Read Jo Piazza Online

Authors: Love Rehab

Jo Piazza (9 page)

“Yes!” Jordana practically screamed, so happy that someone understood just how big an offense her boyfriend’s indiscretion with an alternative fitness instructor had been. I realized that it probably wasn’t the three-way cyber peeping that had my yoga teacher in a donut-eating rage, but rather the fact that he would abandon her for what she considered a less evolved form of bodywork.

She looked sheepish for a moment.

“But now I am obsessed. I can’t meditate for even thirty seconds. He is all I think about. My brain is on some kind of hamster wheel. When I walk on the street, I think every man might be Paul. Every woman looks like that Pilates-peddling bitch.

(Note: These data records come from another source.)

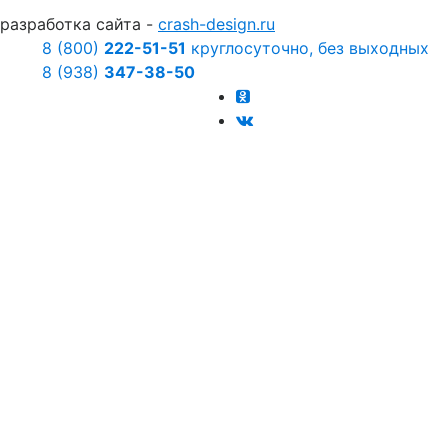
разработка сайта -
crash-design.ru
8 (800)
222-51-51
круглосуточно, без выходных
8 (938)
347-38-50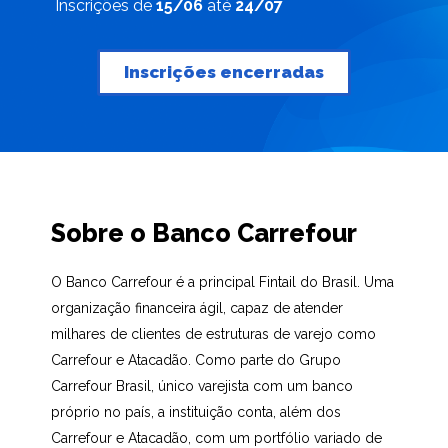
Inscrições de
15/06
até
24/07
Inscrições encerradas
Sobre o Banco Carrefour
O Banco Carrefour é a principal Fintail do Brasil. Uma
organização financeira ágil, capaz de atender
milhares de clientes de estruturas de varejo como
Carrefour e Atacadão. Como parte do Grupo
Carrefour Brasil, único varejista com um banco
próprio no país, a instituição conta, além dos
Carrefour e Atacadão, com um portfólio variado de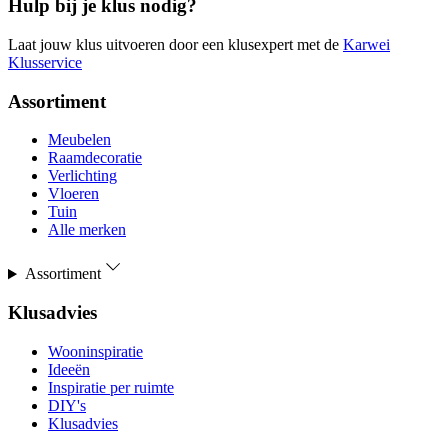
Hulp bij je klus nodig?
Laat jouw klus uitvoeren door een klusexpert met de
Karwei
Klusservice
Assortiment
Meubelen
Raamdecoratie
Verlichting
Vloeren
Tuin
Alle merken
Assortiment
Klusadvies
Wooninspiratie
Ideeën
Inspiratie per ruimte
DIY's
Klusadvies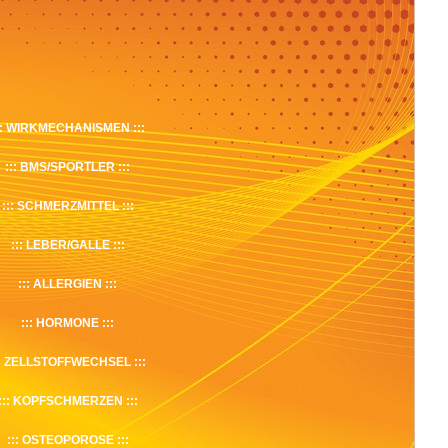
WIRKMECHANISMEN
BMS/SPORTLER
SCHMERZMITTEL
LEBER/GALLE
ALLERGIEN
HORMONE
ZELLSTOFFWECHSEL
KOPFSCHMERZEN
OSTEOPOROSE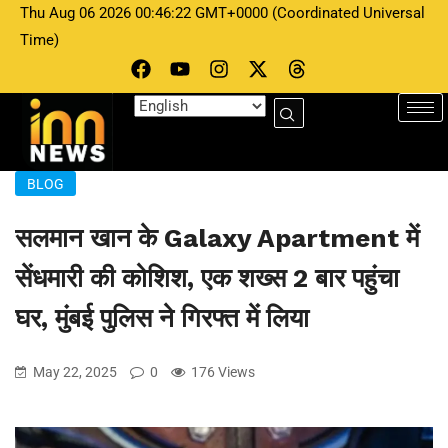
Thu Aug 06 2026 00:46:22 GMT+0000 (Coordinated Universal
Time)
BLOG
सलमान खान के Galaxy Apartment में
सेंधमारी की कोशिश, एक शख्‍स 2 बार पहुंचा
घर, मुंबई पुलिस ने गिरफ्त में लिया
May 22, 2025
0
176 Views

When I see a fat woman who very obviously couldn’t be her, I start to think about whether Paul would find this woman attractive, whether he would have a threesome with her. Every woman is my enemy, and every man has become the love of my life. I can’t BLOODY turn it off.”

“Welcome to the club,” Prithi said.

Jordana was also homeless, and we bartered that she would stay in exchange for some morning meditation and yoga instruction we all agreed we could use. We were an inpatient and an outpatient rehab.

It was nice having the house full. It reminded me of summers when I was a kid and my grandmother invited all her own kids to come back to New Jersey, from wherever they had scattered around the country, for two weeks with their own children and sometimes the odd friend or two. At nights the adults played cards, drank wine, and stayed up late reminiscing, while all the cousins bunked on cots in the attic and bonded over the forced closeness. In this same way, I came to realize that I liked having roommates as an adult. With them came the kind of forced bonding that only happened in summer camp, where girls you never would have even spoken to at home became your lifelong best friends just because the first letter of your last name got you placed in the same cabin, and then you all got your first periods together.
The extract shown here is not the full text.